Sekejap senja
Aku bertemu dengannya di penghujung musim hujan, di sebuah kafe kecil yang menyembunyikan diri di sudut kota. Senja melukis langit dengan warna merah yang membara, seolah menyalakan gairah yang lama tertidur dalam diriku. Hujan baru saja reda, menyisakan sisa-sisa air di jalanan yang berkilau seperti kenangan lama yang belum sepenuhnya kering.
Dia masuk. Langkahnya tetap sama,penuh percaya diri, sedikit angkuh, seperti seseorang yang tahu betul bahwa dunia ini berputar untuknya. Blazer hitamnya terbuka, memperlihatkan garis leher yang masih seindah yang kuingat. Matanya bertemu dengan mataku, dan dalam sepersekian detik itu, aku tahu bahwa pertemuan ini bukan kebetulan.

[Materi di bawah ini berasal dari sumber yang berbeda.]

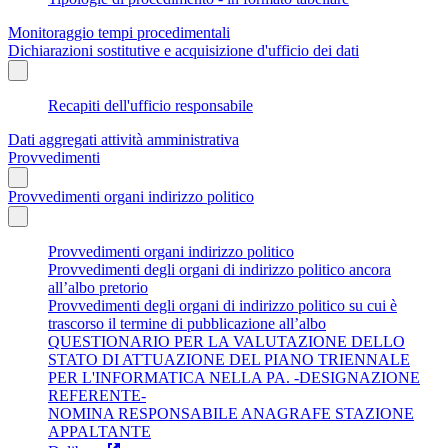
Monitoraggio tempi procedimentali
Dichiarazioni sostitutive e acquisizione d'ufficio dei dati
Recapiti dell'ufficio responsabile
Dati aggregati attività amministrativa
Provvedimenti
Provvedimenti organi indirizzo politico
Provvedimenti organi indirizzo politico
Provvedimenti degli organi di indirizzo politico ancora
all’albo pretorio
Provvedimenti degli organi di indirizzo politico su cui è
trascorso il termine di pubblicazione all’albo
QUESTIONARIO PER LA VALUTAZIONE DELLO
STATO DI ATTUAZIONE DEL PIANO TRIENNALE
PER L'INFORMATICA NELLA PA. -DESIGNAZIONE
REFERENTE-
NOMINA RESPONSABILE ANAGRAFE STAZIONE
APPALTANTE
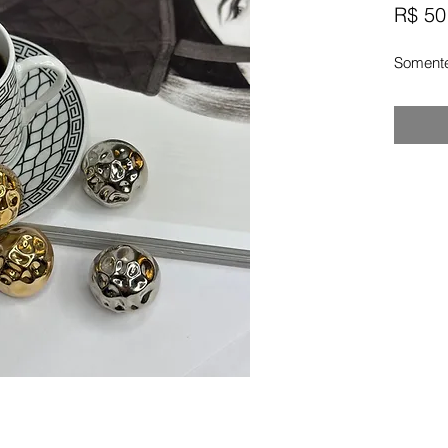
R$ 50
Somente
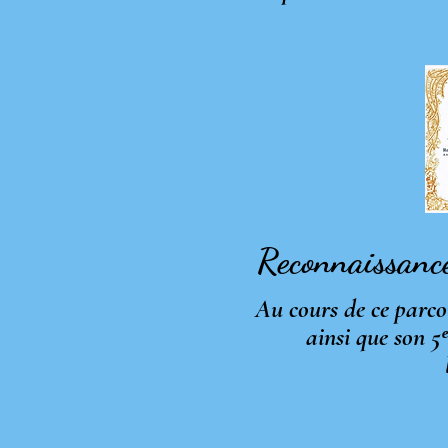
et de le tran
Reconnaissanc
Au cours de ce parc
ainsi que son 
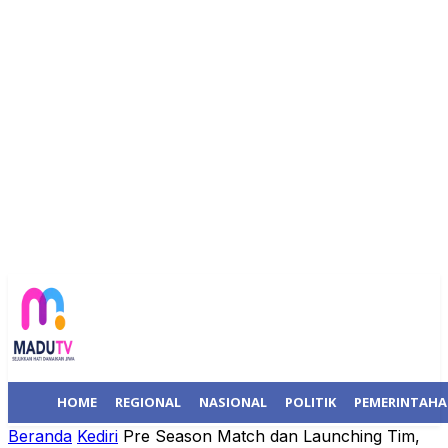
HOME
REGIONAL
NASIONAL
POLITIK
PEMERINTAH
Beranda
Kediri
Pre Season Match dan Launching Tim,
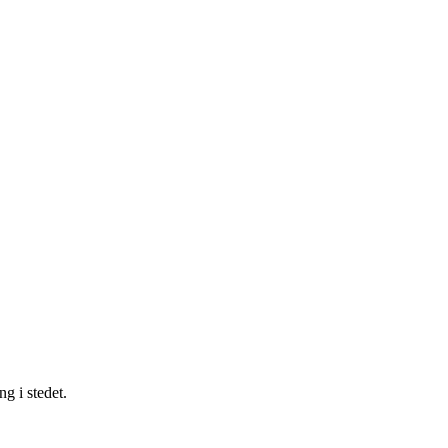
g i stedet.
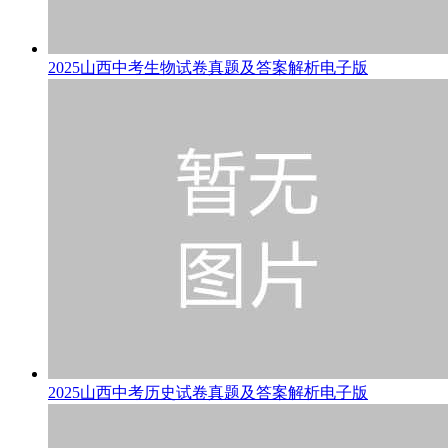
2025山西中考生物试卷真题及答案解析电子版
2025山西中考历史试卷真题及答案解析电子版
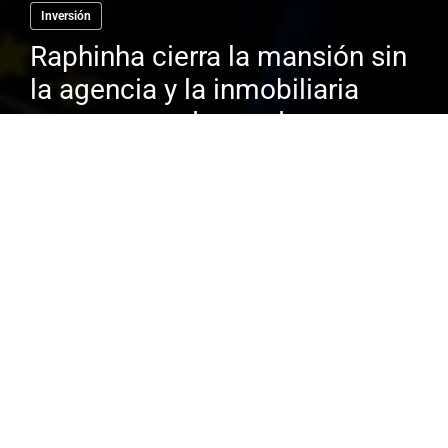
Inversión
Raphinha cierra la mansión sin
la agencia y la inmobiliaria
prepara una demanda
El dinero que se mueve en el mundo del
fútbol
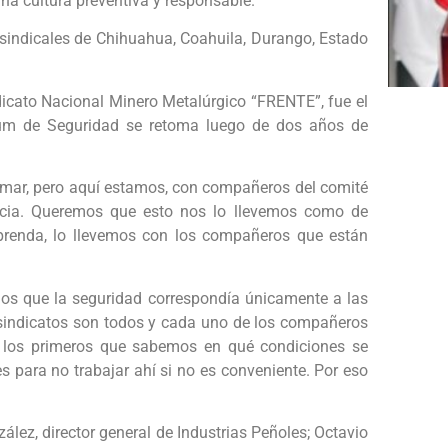
 una cultura preventiva y responsable.
sindicales de Chihuahua, Coahuila, Durango, Estado
dicato Nacional Minero Metalúrgico “FRENTE”, fue el
ium de Seguridad se retoma luego de dos años de
omar, pero aquí estamos, con compañeros del comité
ancia. Queremos que esto nos lo llevemos como de
prenda, lo llevemos con los compañeros que están
os que la seguridad correspondía únicamente a las
indicatos son todos y cada uno de los compañeros
 los primeros que sabemos en qué condiciones se
s para no trabajar ahí si no es conveniente. Por eso
ález, director general de Industrias Peñoles; Octavio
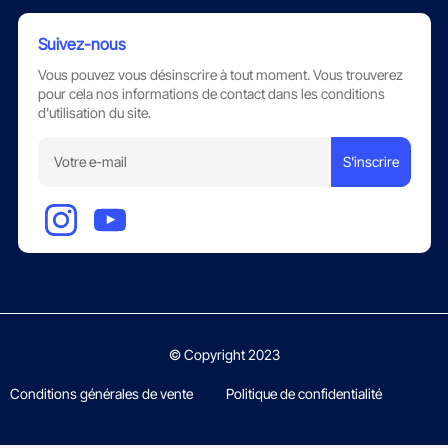
Suivez-nous
Vous pouvez vous désinscrire à tout moment. Vous trouverez
pour cela nos informations de contact dans les conditions
d'utilisation du site.
S'inscrire
© Copyright 2023
Conditions générales de vente
Politique de confidentialité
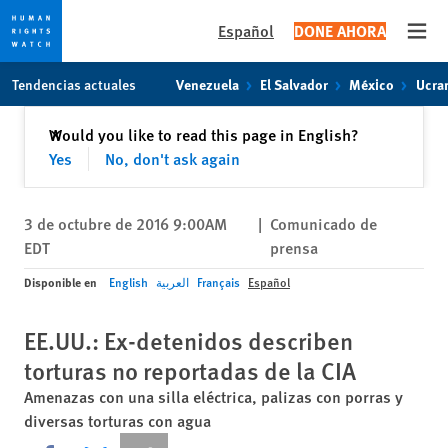
Español
DONE AHORA
Open
Skip
Skip
Tendencias actuales
Venezuela
El Salvador
México
Ucra
to
to
cookie
main
Cerrar
Would you like to read this page in English?
✕
privacy
content
Yes
No, don't ask again
notice
3 de octubre de 2016 9:00AM
|
Comunicado de
EDT
prensa
Disponible en
English
العربية
Français
Español
EE.UU.: Ex-detenidos describen
torturas no reportadas de la CIA
Amenazas con una silla eléctrica, palizas con porras y
diversas torturas con agua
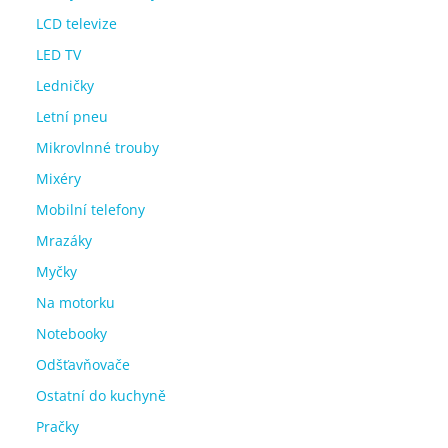
LCD televize
LED TV
Ledničky
Letní pneu
Mikrovlnné trouby
Mixéry
Mobilní telefony
Mrazáky
Myčky
Na motorku
Notebooky
Odšťavňovače
Ostatní do kuchyně
Pračky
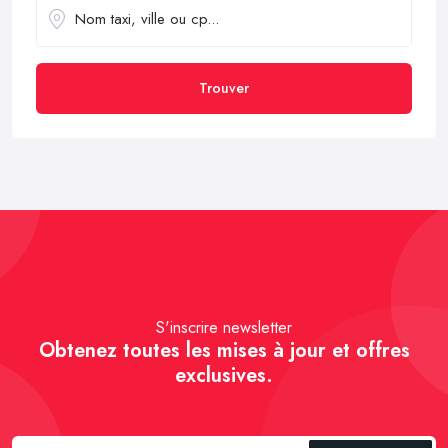
Trouver
S'inscrire newsletter
Obtenez toutes les mises à jour et offres
exclusives.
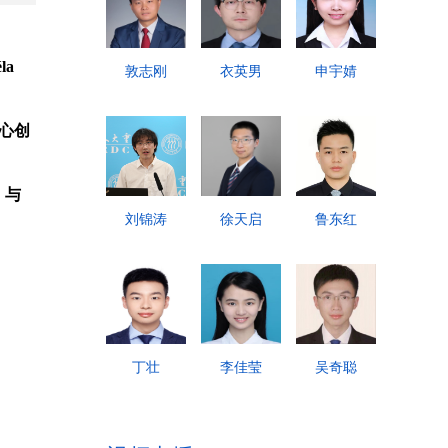
la
敦志刚
衣英男
申宇婧
中心创
。与
刘锦涛
徐天启
鲁东红
丁壮
李佳莹
吴奇聪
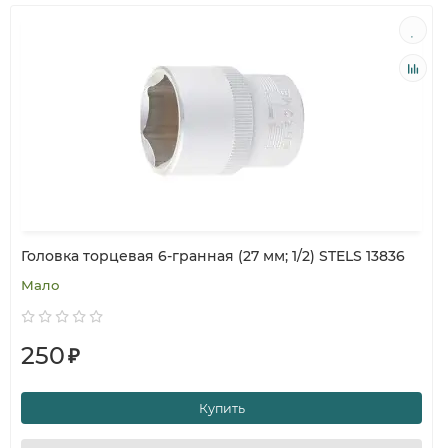
Головка торцевая 6-гранная (27 мм; 1/2) STELS 13836
Мало
250
₽
Купить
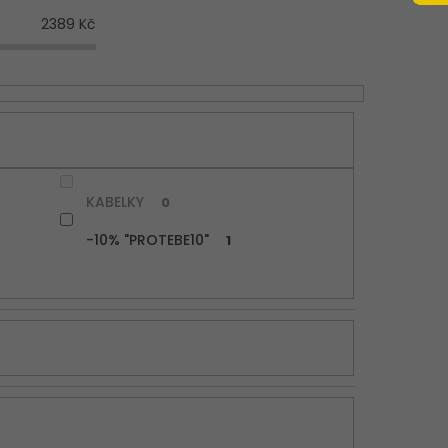
2389
Kč
KABELKY
0
-10% "PROTEBE10"
1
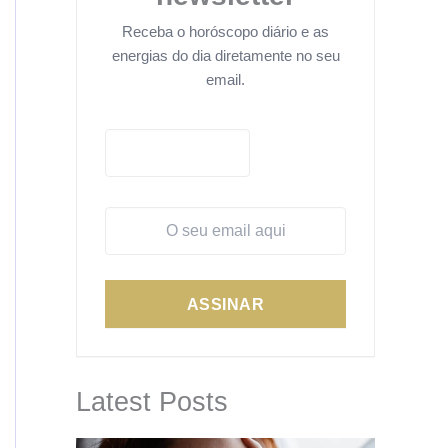
Receba o horóscopo diário e as
energias do dia diretamente no seu
email.
ASSINAR
Latest Posts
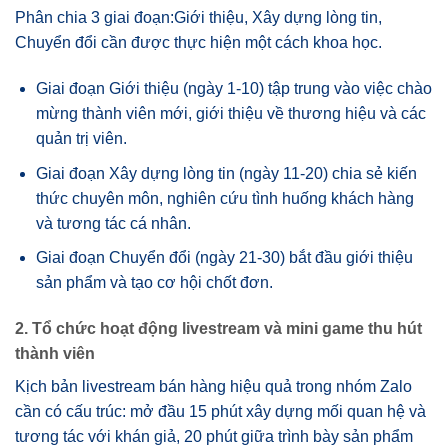
Phân chia 3 giai đoạn:Giới thiệu, Xây dựng lòng tin,
Chuyển đổi cần được thực hiện một cách khoa học.
Giai đoạn Giới thiệu (ngày 1-10) tập trung vào việc chào
mừng thành viên mới, giới thiệu về thương hiệu và các
quản trị viên.
Giai đoạn Xây dựng lòng tin (ngày 11-20) chia sẻ kiến
thức chuyên môn, nghiên cứu tình huống khách hàng
và tương tác cá nhân.
Giai đoạn Chuyển đổi (ngày 21-30) bắt đầu giới thiệu
sản phẩm và tạo cơ hội chốt đơn.
2. Tổ chức hoạt động livestream và mini game thu hút
thành viên
Kịch bản livestream bán hàng hiệu quả trong nhóm Zalo
cần có cấu trúc: mở đầu 15 phút xây dựng mối quan hệ và
tương tác với khán giả, 20 phút giữa trình bày sản phẩm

Tanpa basa-basi, dia berjalan mendekat, menarik kursi di depanku, dan duduk.
“Sudah lama, ya,” katanya, melepaskan blazer dan melemparkannya ke sandaran kursi.
Aku menyesap kopiku perlahan. “Lama sekali.”
Dia tersenyum miring. “Kau masih suka bermain dengan kata-kata?”
Aku mengangkat bahu. “Dan kau masih suka bermain dengan hati orang?”
Dia tertawa kecil. Tawa yang dulu sering membuatku lupa bahwa ia lebih berbahaya daripada api.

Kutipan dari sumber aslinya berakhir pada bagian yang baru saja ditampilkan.